- Work order -
Look through the listing underneath for "will", and copy every line that has it.

-*-*-

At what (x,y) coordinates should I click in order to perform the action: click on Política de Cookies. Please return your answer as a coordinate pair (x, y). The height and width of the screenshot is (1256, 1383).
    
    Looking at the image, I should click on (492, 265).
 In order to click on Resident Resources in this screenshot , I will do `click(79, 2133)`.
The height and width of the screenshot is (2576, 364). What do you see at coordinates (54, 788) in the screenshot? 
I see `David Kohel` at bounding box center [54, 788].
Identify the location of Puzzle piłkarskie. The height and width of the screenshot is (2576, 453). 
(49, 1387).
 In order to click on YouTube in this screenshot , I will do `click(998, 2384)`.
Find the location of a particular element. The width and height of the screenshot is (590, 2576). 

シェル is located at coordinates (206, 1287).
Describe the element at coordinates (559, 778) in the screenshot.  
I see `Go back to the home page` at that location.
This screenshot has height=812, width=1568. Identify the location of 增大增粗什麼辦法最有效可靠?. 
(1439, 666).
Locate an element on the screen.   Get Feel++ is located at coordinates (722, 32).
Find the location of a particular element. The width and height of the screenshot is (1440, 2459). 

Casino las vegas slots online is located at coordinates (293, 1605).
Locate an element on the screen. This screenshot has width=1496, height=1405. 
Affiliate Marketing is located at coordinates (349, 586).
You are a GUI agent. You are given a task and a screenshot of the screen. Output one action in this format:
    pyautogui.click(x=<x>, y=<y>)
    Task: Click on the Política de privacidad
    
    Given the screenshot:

-*-*-

- Result for this task -
 In order to click on Resident Resources in this screenshot , I will do `click(79, 2133)`.
 In order to click on YouTube in this screenshot , I will do `click(998, 2384)`.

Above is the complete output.